Una primera huida nos hizo recalar donde Haritz, que siempre espera con un cazo en los fogones. Fuera llovía, y su caserío era un refugio de atún con ensalada. Nos dio tiempo de comer, echarnos la siesta, ver cómo se compaginaban los cafés con la lactancia y seguir hacia alguna playa donde se habían exiliado los residentes en la meseta.

La única foto que sacamos de aquellos instantes muestra una mezcla de costumbrismo y cuento gótico:

Después siguió la rutina: resbalábamos los insomnes por la emetreinta sin tregua marítima y por la tarde, en esas horas de búsqueda de la sombra, las bibliotecas se llenaban de lectores acomodados bajo el chorro de aire acondicionado. Yo me acordaba de lo que había leído en lo último de Daniel Bernabé, Todo empieza en septiembre: «Las ciudades son, más que mapa, tránsito por donde cada día circulan sueños y fantasmas que aplacamos fingiendo movimiento». Y Madrid, sigue, «o bien te devora o bien se te mete dentro».

Jara, mientras, se escondía en los bosques asturianos y conspiraba con los osos para no ser encontrada.
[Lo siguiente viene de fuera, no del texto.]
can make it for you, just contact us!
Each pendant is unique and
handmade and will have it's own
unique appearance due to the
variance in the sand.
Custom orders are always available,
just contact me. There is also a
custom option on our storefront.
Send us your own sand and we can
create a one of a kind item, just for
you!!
Solía relatarme sus jornadas así de tajante: «Hoy no he hecho nada». De vez en cuando podía unirme al retiro y registrar esa afirmación:

Inmediatamente, pensaba en esto que escribió Wisława Szymborska y que rellenaba de poesía mis áridas tardes:

Ocurre que estoy sentada bajo un árbol,
a la orilla del río,
en una mañana soleada.
Es un suceso banal
que no pasará a la historia.
No son batallas ni pactos
cuyas causas se investigan,
ni ningún tiranicidio digno de ser recordado.
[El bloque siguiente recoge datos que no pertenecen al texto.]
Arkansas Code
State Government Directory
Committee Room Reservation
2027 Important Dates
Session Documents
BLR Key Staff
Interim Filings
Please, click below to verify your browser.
Y sin embargo estoy sentada junto al río, es un hecho.
Y puesto que estoy aquí,
tengo que haber venido de algún lado
y antes
haber estado en muchos otros sitios,
exactamente igual que los descubridores
antes de subir a cubierta.

El instante más fugaz también tiene su pasado,
su viernes antes del sábado,
su mayo antes de junio.
Y son tan reales sus horizontes
como los de los prismáticos de los estrategas.
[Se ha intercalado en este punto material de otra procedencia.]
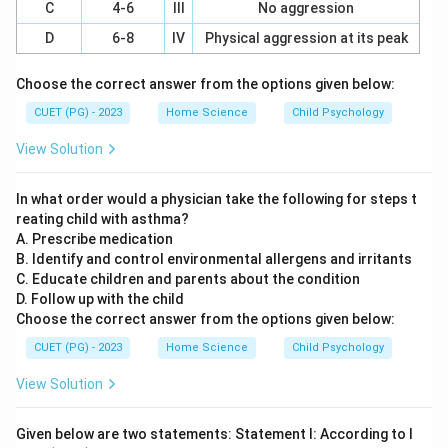
development. Menstrual Periods: The onset of
C
4-6
III
No aggression
menstruation, marking the end of childhood and the
D
6-8
IV
Physical aggression at its peak
beginning of adolescence.
Choose the correct answer from the options given below:
Step 3: Analysis
CUET (PG) - 2023
Home Science
Child Psychology
Let's analyze each option to match the milestones
View Solution
with their characteristics features or age: Option A: A-
IV, B-III, C-I, D-II - IV is not a valid option. - III is not a
In what order would a physician take the following for steps t
valid option. - I and II are valid options but do not fit
reating child with asthma?
the sequence correctly. Option B: A-III, B-I, C-IV, D-II -
A. Prescribe medication
III corresponds to "Under arm hair" which typically
B. Identify and control environmental allergens and irritants
C. Educate children and parents about the condition
appears around 12 years (C). - I corresponds to "First
D. Follow up with the child
pubertal change-Breast Development," which is
Choose the correct answer from the options given below:
correct for B. - IV does not exist as a valid option. - II
CUET (PG) - 2023
Home Science
Child Psychology
is the correct age range for "Menstrual Periods."
Option C: A-I, B-II, C-III, D-IV - I and II are valid options
View Solution
but do not fit the sequence correctly. Option D: A-II, B-
IV, C-III, D-I - II is a valid option for "Menstrual Periods,"
Given below are two statements: Statement I: According to I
El árbol es un álamo que hace mucho echó raíces.
El río es el Raba, que fluye desde hace siglos.
No fue ayer cuando el sendero
se formó entre los arbustos.
El viento, para disipar las nubes
antes tuvo que traerlas.

Y aunque no sucede nada en los alrededores,
el mundo no es más pobre en sus detalles,
ni está peor justificado ni menos definido
que en la época de las grandes migraciones.

No sólo a las conjuras acompaña el silencio.
Ni sólo a los monarcas un séquito de causas.
Y pueden ser redondos no sólo los aniversarios,
sino también las piedras solemnes de la orilla.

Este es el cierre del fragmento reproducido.